Uluslararası Ceza Mahkemesi’nin (UCM) Ukrayna’da Vladimir Putin ve Gazze’de Benjamin Netanyahu hakkında yakalama emri çıkarmasıyla başlayan süreç, dünya liderlerinin dokunulmazlığı konusunda yeni bir dönemin habercisi olabilir. Şimdi ise gözler Fransa’ya çevrildi. Fransa’nın en yüksek mahkemesi, Cuma günü eski Suriye Devlet Başkanı Beşar Esad’ın dokunulmazlığının kaldırılıp kaldırılamayacağına karar verecek. Bu karar, sadece devrik liderleri değil, bana kalırsa şu anda iktidarda olan liderleri de kapsayan uluslararası yargılama için yasal çerçeveyi güçlendirebilir.
Esad Neden Yargılanıyor?
Beşar Esad, 2013’te Guta’da ve 2018’de Duma’da kimyasal silah kullandığı iddiasıyla Fransa’da Yargıtay önünde gıyabında yargılanıyor. Şu anda Rusya’da sürgünde yaşayan Suriye’nin eski lideri, bu kimyasal saldırıların arkasında olduğunu reddediyor. Ancak iddialar son derece ciddi ve binlerce sivilin hayatına mal olan olaylarla ilgili.
“Mağdurlar İçin Büyük Bir Zafer” ve Yeni Bir Emsal
Savaş suçlarına ilişkin kanıtları toplayan Suriye Medya Merkezi’nin başkanı Mazen Darwish’e göre, Esad aleyhine çıkacak bir karar “mağdurlar için büyük bir zafer” olacak. Darwish’in vurguladığı gibi: “Bu sadece Suriyelilerle ilgili değil, herhangi bir ülkeden mağdurlar için de bir kapı açacak ve ilk kez bir yerel soruşturma yargıcı, yönetimi sırasında bir başkan için tutuklama emri çıkarma hakkına sahip olacak.”
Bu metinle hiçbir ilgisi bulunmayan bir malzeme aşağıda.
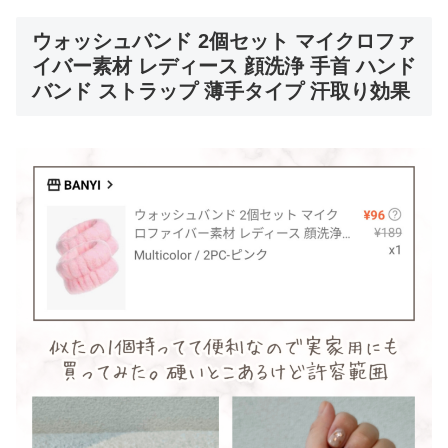
ウォッシュバンド 2個セット マイクロファ
イバー素材 レディース 顔洗浄 手首 ハンド
バンド ストラップ 薄手タイプ 汗取り効果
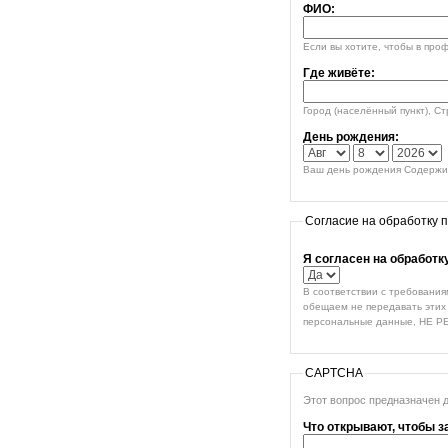
ФИО:
Если вы хотите, чтобы в про
Где живёте:
Город (населённый пункт), С
День рождения:
Ваш день рождения Содержим
Согласие на обработку 
Я согласен на обработ
В соответствии с требования
обещаем не передавать этих 
персональные данные, НЕ Р
CAPTCHA
Этот вопрос предназначен 
Что открывают, чтобы з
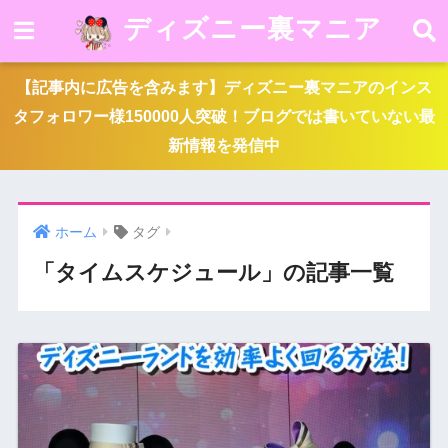
ディズニー裏マニア
【記事内に広告を含みます】ディズニー裏マニアのインス
タフォロワー様150000人突破！ブログでは書いていない最
新情報を発信中
ホーム
タグ
「タイムスケジュール」の記事一覧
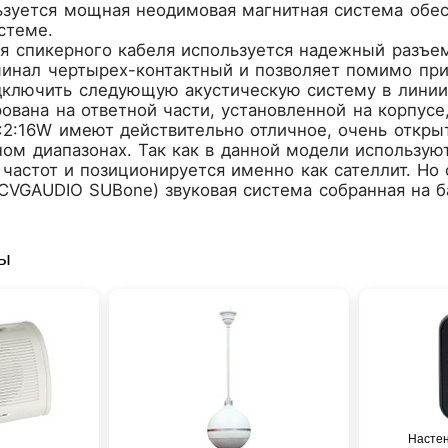
ьзуется мощная неодимовая магнитная система обе
стеме.
я спикерного кабеля используется надежный разъе
минал чертырех-контактный и позволяет помимо при
дключить следующую акустическую систему в линии
ована на ответной части, установленной на корпусе
2:16W имеют действительно отличное, очень открыт
ом диапазонах. Так как в данной модели использую
 частот и позиционируется именно как сателлит. Но
VGAUDIO SUBone) звуковая система собранная на ба
ры
Настен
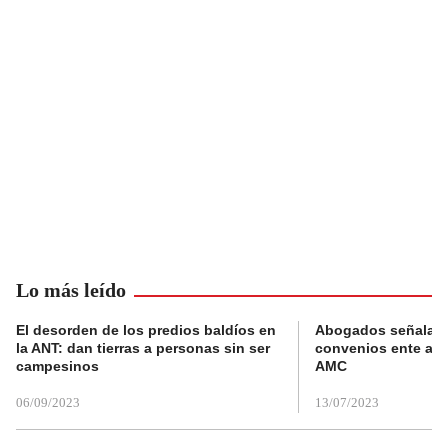
Lo más leído
El desorden de los predios baldíos en
Abogados señalan 
la ANT: dan tierras a personas sin ser
convenios ente alc
campesinos
AMC
06/09/2023
13/07/2023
Bu kısım, bana göre, kararın neden bu kadar kritik olduğunun altını çiziyor. Eğer Fransız mahkemesi, görevdeki bir devlet başkanının bile (eski olsa dahi) işlediği iddia edilen suçlar nedeniyle yerel bir mahkemede yargılanmasının önünü açarsa, bu, uluslararası hukukta ve devlet başkanlarının dokunulmazlığı prensibinde önemli bir dönüm noktası olabilir. Artık liderler, işledikleri suçların bedelini sadece Uluslararası Ceza Mahkemesi gibi büyük organlarda değil, yerel mahkemelerde de ödeme riskiyle karşı karşıya kalabilirler. Bu, adalet arayışındaki mağdurlar için çok daha erişilebilir bir yol anlamına gelebilir.
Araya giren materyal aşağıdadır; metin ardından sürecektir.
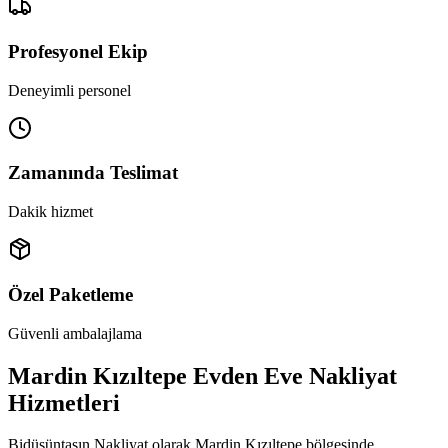
Profesyonel Ekip
Deneyimli personel
Zamanında Teslimat
Dakik hizmet
Özel Paketleme
Güvenli ambalajlama
Mardin Kızıltepe Evden Eve Nakliyat
Hizmetleri
Bidüşüntaşın Nakliyat olarak Mardin Kızıltepe bölgesinde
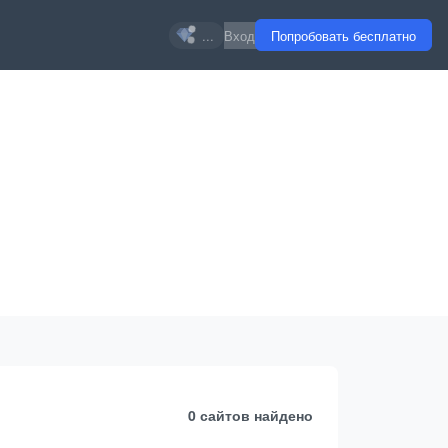
...
Вход
Попробовать бесплатно
0 сайтов
найдено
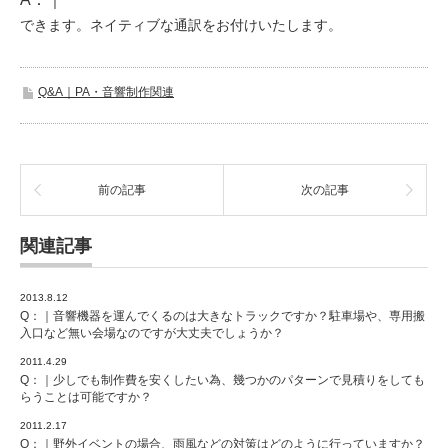
できます。ネイティブな通訳をお付けいたします。
Q&A｜PA・音響制作関連
前の記事
次の記事
関連記事
2013.8.12
Q：｜音響機器を運んでくるのは大きなトラックですか？駐車場や、専用搬
入口など無い会場なのですが大丈夫でしょうか？
2011.4.29
Q：｜少しでも制作費を安くしたい為、幾つかのパターンで見積りをしても
らうことは可能ですか？
2011.2.17
Q：｜野外イベントの場合、雨風などの対策はどのように行っていますか？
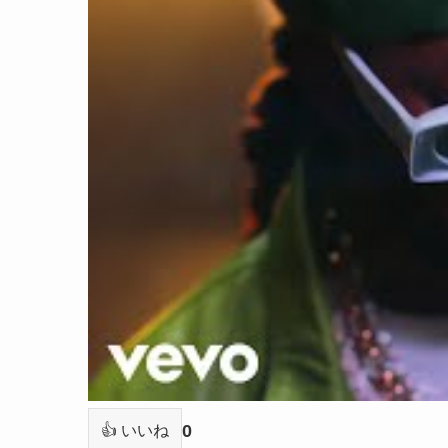
0
👍 いいね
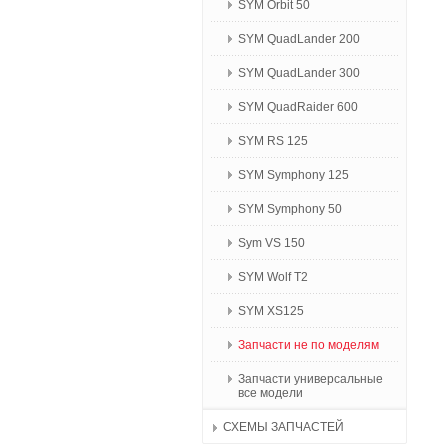
SYM Orbit 50
SYM QuadLander 200
SYM QuadLander 300
SYM QuadRaider 600
SYM RS 125
SYM Symphony 125
SYM Symphony 50
Sym VS 150
SYM Wolf T2
SYM XS125
Запчасти не по моделям
Запчасти универсальные
все модели
СХЕМЫ ЗАПЧАСТЕЙ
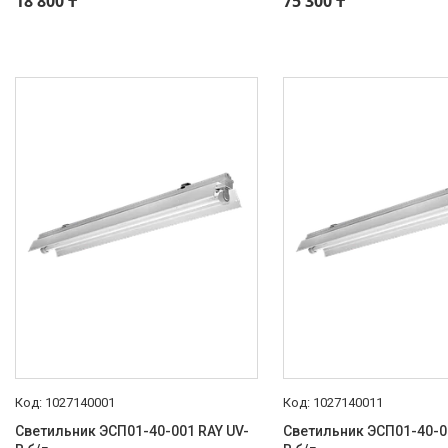
18 800 ₸
75 300 ₸
1027140001
1027140011
Светильник ЭСП01-40-001 RAY UV-
Светильник ЭСП01-40-0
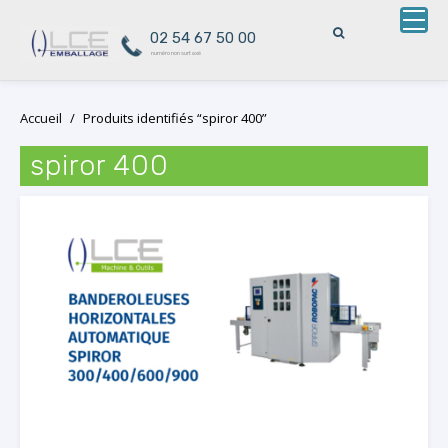
02 54 67 50 00
numéro non surtaxé
Skip
Accueil
/
Produits identifiés “spiror 400”
to
content
spiror 400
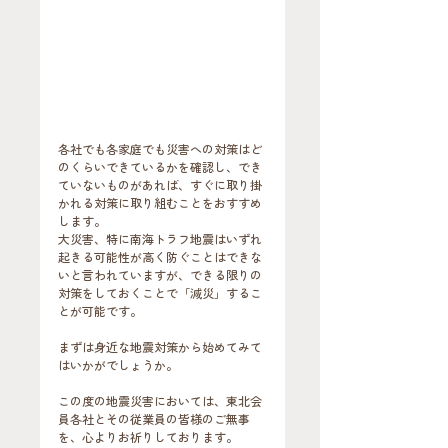
各社でも各家庭でも災害への対策はど
のくらいできているかを確認し、でき
ていないものがあれば、すぐに取り掛
かれる対策に取り組むことをおすすめ
します。
大災害、特に南海トラフ地震はいずれ
起きる可能性が高く防ぐことはできな
いと言われていますが、できる限りの
対策をしておくことで「減災」するこ
とが可能です。
まずは身近な地震対策から始めてみて
はいかがでしょうか。
この度の地震災害においては、東北会
員各社とその従業員の皆様のご無事
を、心よりお祈りしております。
Siyaset ve Adalet Arasındaki Çizgi
Bu tür kararlar, siyaset ile adalet arasındaki ince çizgiyi bir kez daha gündeme getiriyor. Liderlerin mutlak dokunulmazlığının sorgulanması, uluslararası insan hakları ve savaş hukuku açısından büyük bir adımdır. Bir ülkenin iç hukuk mekanizmasının, evrensel yargı ilkesini kullanarak başka bir ülkenin eski devlet başkanını yargılayabilmesi, adalet arayışına yeni bir boyut kazandırıyor.
Elbette bu kararın siyasi yansımaları da olacaktır. Ancak, eğer adalet galip gelirse, bu durum gelecekteki liderler için önemli bir caydırıcılık yaratabilir. Kim bilir, belki de bu karar, iktidarda olanların, güçlerini kullanırken daha dikkatli olmaları gerektiği mesajını daha net bir şekilde iletir.
Sizce bu tür kararlar, küresel siyasette liderlerin dokunulmazlığı algısını nasıl etkileyecek ve uluslararası adaletin geleceğini şekillendirecek mi?